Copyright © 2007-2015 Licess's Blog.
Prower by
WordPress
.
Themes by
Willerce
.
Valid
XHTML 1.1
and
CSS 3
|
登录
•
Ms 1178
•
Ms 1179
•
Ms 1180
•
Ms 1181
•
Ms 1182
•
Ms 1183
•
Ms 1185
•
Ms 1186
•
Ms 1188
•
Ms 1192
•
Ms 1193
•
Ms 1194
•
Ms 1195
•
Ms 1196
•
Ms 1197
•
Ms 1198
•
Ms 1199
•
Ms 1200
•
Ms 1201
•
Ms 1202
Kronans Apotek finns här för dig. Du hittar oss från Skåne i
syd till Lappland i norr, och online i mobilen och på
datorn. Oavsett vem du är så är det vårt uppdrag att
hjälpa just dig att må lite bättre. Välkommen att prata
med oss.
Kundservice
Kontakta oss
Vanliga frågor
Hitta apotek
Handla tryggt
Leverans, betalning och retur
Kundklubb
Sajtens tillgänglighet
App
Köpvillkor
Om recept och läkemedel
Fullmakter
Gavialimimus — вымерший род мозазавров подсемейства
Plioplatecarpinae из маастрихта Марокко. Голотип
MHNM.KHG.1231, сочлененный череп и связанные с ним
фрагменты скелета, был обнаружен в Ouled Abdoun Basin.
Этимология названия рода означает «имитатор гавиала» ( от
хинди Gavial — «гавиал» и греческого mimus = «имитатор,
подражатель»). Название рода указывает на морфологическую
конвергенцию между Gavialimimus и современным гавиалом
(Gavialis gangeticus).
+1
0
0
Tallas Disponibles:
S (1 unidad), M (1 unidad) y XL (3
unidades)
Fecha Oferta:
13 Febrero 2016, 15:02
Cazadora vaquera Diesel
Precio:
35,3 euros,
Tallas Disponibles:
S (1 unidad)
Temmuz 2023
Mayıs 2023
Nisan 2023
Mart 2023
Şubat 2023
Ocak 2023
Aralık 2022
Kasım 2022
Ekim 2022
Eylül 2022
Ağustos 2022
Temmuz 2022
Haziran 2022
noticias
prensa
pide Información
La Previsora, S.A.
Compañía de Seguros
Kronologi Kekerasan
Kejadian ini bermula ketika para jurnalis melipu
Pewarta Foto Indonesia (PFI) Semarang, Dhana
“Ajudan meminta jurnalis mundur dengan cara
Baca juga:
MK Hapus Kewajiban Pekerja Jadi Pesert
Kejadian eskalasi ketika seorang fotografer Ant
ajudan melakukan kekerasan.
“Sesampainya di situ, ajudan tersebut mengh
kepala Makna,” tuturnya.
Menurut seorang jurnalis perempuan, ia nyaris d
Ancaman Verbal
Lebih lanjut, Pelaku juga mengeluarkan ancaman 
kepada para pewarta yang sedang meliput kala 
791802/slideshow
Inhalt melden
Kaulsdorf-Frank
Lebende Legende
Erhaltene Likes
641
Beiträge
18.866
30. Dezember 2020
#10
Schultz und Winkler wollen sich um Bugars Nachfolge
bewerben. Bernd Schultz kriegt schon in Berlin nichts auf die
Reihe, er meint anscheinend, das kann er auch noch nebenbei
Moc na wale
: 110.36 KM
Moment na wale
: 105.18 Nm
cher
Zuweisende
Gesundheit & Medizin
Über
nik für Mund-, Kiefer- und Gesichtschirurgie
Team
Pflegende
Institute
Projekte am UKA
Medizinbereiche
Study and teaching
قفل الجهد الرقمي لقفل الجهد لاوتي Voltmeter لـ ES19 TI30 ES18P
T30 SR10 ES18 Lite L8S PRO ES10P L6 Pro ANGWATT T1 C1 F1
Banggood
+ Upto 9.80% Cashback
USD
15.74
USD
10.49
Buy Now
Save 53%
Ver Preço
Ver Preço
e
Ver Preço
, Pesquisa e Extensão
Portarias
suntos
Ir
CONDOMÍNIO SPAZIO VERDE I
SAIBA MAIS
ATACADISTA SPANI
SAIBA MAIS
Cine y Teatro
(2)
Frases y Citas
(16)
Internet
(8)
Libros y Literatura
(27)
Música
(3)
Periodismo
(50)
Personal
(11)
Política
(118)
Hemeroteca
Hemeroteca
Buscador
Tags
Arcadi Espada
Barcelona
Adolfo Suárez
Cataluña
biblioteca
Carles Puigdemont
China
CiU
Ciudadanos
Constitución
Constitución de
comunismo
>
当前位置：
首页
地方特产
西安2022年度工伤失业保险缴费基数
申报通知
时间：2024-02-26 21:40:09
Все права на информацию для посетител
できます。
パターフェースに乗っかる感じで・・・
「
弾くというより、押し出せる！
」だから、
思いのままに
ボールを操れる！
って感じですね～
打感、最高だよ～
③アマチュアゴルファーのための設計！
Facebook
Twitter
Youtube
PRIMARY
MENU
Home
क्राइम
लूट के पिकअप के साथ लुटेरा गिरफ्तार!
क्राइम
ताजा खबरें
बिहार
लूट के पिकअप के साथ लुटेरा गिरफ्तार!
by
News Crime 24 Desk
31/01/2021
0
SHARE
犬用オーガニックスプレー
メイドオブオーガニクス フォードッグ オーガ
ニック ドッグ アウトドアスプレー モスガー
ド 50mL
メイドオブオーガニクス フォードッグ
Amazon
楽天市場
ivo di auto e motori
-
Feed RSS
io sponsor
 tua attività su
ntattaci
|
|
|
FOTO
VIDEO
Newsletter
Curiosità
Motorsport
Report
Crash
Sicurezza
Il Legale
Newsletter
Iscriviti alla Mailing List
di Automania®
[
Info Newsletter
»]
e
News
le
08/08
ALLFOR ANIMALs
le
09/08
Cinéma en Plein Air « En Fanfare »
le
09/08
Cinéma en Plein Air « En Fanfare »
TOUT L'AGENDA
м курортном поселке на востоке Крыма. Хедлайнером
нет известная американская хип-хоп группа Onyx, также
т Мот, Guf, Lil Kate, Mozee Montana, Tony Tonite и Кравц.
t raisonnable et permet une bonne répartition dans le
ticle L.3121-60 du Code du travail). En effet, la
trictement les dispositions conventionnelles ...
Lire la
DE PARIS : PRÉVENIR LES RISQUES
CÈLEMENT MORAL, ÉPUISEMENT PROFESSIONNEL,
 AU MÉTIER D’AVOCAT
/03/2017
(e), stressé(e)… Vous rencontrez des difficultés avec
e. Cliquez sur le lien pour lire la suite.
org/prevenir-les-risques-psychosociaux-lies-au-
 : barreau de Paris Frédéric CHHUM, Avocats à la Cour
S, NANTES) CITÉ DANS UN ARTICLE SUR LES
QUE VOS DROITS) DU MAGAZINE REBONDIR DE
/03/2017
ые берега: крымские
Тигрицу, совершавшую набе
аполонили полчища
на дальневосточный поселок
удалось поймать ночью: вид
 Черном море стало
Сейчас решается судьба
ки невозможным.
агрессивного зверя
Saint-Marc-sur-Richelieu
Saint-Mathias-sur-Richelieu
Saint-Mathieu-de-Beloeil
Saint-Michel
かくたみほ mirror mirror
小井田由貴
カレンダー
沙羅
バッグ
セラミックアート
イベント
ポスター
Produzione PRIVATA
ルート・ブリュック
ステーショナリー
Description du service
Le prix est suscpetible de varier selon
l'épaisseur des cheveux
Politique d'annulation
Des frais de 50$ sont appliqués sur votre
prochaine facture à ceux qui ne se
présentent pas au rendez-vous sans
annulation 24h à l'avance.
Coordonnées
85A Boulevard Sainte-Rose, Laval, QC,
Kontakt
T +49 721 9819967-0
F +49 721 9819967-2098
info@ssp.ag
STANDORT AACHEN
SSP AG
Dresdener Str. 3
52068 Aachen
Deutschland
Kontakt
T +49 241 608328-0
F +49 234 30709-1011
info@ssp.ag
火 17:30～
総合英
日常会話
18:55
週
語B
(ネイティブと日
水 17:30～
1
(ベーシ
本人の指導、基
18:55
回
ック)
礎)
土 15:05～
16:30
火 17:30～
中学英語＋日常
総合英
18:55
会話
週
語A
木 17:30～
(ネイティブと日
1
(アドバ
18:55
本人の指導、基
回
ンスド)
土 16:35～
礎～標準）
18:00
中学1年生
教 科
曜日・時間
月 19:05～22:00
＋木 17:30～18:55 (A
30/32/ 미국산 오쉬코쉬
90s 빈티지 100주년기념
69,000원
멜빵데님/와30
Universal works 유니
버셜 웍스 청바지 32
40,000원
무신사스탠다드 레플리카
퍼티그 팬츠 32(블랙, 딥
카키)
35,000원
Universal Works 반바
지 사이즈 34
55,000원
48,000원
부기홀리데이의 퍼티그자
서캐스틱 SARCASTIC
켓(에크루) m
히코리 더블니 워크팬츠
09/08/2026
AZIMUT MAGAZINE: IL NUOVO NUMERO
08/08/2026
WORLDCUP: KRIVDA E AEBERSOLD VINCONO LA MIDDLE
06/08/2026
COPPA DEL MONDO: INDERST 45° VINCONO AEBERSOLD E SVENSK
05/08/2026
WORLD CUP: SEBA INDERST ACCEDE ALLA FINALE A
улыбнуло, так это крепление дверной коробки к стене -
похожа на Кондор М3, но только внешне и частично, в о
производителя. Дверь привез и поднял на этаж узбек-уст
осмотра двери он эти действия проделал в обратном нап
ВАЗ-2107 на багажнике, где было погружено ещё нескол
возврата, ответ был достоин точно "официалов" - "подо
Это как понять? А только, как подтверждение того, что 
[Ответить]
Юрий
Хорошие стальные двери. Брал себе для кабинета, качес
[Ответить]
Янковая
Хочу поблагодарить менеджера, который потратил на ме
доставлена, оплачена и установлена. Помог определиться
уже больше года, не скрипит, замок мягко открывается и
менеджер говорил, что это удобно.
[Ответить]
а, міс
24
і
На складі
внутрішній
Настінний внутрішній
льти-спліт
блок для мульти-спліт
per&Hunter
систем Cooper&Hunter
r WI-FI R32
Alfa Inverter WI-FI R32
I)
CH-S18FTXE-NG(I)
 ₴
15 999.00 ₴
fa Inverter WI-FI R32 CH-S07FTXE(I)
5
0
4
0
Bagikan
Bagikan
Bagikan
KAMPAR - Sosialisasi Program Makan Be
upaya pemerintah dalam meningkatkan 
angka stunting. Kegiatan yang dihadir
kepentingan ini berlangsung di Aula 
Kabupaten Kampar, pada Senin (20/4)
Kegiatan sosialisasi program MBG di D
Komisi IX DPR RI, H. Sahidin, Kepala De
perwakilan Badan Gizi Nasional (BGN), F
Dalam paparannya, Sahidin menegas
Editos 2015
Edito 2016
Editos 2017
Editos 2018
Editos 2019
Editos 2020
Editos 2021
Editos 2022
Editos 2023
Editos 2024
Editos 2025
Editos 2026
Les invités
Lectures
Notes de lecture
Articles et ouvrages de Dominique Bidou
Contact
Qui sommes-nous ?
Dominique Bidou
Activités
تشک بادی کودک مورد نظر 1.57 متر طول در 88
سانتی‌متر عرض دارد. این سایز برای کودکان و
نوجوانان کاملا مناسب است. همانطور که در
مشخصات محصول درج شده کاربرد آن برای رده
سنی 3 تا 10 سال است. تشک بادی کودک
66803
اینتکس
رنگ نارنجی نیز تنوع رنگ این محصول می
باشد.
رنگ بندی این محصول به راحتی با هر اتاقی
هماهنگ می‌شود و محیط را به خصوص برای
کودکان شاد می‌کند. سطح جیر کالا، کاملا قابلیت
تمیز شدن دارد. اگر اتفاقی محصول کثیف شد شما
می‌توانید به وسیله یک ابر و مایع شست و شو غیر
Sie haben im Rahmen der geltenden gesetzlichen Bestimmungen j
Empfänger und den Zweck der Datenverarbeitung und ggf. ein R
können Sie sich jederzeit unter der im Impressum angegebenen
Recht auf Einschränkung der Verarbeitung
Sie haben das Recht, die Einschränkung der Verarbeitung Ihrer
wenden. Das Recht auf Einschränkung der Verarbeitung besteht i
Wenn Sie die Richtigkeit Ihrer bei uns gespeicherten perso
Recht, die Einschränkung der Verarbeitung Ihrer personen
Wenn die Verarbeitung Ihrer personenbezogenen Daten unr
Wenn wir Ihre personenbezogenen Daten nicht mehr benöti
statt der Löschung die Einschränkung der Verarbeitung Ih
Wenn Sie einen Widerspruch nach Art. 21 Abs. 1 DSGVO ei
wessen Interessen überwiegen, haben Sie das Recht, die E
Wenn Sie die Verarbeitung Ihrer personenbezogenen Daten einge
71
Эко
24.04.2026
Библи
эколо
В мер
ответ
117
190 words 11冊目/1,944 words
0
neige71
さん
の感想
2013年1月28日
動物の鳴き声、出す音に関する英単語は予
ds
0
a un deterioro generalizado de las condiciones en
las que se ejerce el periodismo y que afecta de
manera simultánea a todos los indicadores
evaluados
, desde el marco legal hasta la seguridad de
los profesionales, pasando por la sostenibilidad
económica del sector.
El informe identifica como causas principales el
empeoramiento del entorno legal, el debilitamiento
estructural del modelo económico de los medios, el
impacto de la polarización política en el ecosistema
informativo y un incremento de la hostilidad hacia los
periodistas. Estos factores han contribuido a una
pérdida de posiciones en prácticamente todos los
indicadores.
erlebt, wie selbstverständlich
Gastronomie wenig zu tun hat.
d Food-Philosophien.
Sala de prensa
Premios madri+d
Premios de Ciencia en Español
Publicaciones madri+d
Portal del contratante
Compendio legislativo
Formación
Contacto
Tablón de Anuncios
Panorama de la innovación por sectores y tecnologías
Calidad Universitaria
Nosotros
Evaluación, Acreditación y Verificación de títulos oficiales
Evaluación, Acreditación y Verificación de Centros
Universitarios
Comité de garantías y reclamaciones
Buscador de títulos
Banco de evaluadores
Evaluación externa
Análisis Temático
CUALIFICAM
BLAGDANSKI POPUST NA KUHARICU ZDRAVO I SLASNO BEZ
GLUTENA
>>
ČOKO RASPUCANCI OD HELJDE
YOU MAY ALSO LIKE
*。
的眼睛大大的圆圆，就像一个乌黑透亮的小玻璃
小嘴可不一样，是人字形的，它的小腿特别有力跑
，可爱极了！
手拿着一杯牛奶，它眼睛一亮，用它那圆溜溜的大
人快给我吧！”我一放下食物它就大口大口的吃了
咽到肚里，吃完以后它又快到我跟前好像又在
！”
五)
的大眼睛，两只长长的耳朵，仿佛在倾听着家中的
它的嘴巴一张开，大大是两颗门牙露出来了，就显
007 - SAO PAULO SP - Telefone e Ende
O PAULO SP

Prompt ▸ Please transcribe, exactly and with nothing added, the lines from the first line of the material above through the line that contains "Schultz und Winkler".

Answer below ▸
Copyright © 2007-2015 Licess's Blog.
Prower by
WordPress
.
Themes by
Willerce
.
Valid
XHTML 1.1
and
CSS 3
|
登录
•
Ms 1178
•
Ms 1179
•
Ms 1180
•
Ms 1181
•
Ms 1182
•
Ms 1183
•
Ms 1185
•
Ms 1186
•
Ms 1188
•
Ms 1192
•
Ms 1193
•
Ms 1194
•
Ms 1195
•
Ms 1196
•
Ms 1197
•
Ms 1198
•
Ms 1199
•
Ms 1200
•
Ms 1201
•
Ms 1202
Kronans Apotek finns här för dig. Du hittar oss från Skåne i
syd till Lappland i norr, och online i mobilen och på
datorn. Oavsett vem du är så är det vårt uppdrag att
hjälpa just dig att må lite bättre. Välkommen att prata
med oss.
Kundservice
Kontakta oss
Vanliga frågor
Hitta apotek
Handla tryggt
Leverans, betalning och retur
Kundklubb
Sajtens tillgänglighet
App
Köpvillkor
Om recept och läkemedel
Fullmakter
Gavialimimus — вымерший род мозазавров подсемейства
Plioplatecarpinae из маастрихта Марокко. Голотип
MHNM.KHG.1231, сочлененный череп и связанные с ним
фрагменты скелета, был обнаружен в Ouled Abdoun Basin.
Этимология названия рода означает «имитатор гавиала» ( от
хинди Gavial — «гавиал» и греческого mimus = «имитатор,
подражатель»). Название рода указывает на морфологическую
конвергенцию между Gavialimimus и современным гавиалом
(Gavialis gangeticus).
+1
0
0
Tallas Disponibles:
S (1 unidad), M (1 unidad) y XL (3
unidades)
Fecha Oferta:
13 Febrero 2016, 15:02
Cazadora vaquera Diesel
Precio:
35,3 euros,
Tallas Disponibles:
S (1 unidad)
Temmuz 2023
Mayıs 2023
Nisan 2023
Mart 2023
Şubat 2023
Ocak 2023
Aralık 2022
Kasım 2022
Ekim 2022
Eylül 2022
Ağustos 2022
Temmuz 2022
Haziran 2022
noticias
prensa
pide Información
La Previsora, S.A.
Compañía de Seguros
Kronologi Kekerasan
Kejadian ini bermula ketika para jurnalis melipu
Pewarta Foto Indonesia (PFI) Semarang, Dhana
“Ajudan meminta jurnalis mundur dengan cara
Baca juga:
MK Hapus Kewajiban Pekerja Jadi Pesert
Kejadian eskalasi ketika seorang fotografer Ant
ajudan melakukan kekerasan.
“Sesampainya di situ, ajudan tersebut mengh
kepala Makna,” tuturnya.
Menurut seorang jurnalis perempuan, ia nyaris d
Ancaman Verbal
Lebih lanjut, Pelaku juga mengeluarkan ancaman 
kepada para pewarta yang sedang meliput kala 
791802/slideshow
Inhalt melden
Kaulsdorf-Frank
Lebende Legende
Erhaltene Likes
641
Beiträge
18.866
30. Dezember 2020
#10
Schultz und Winkler wollen sich um Bugars Nachfolge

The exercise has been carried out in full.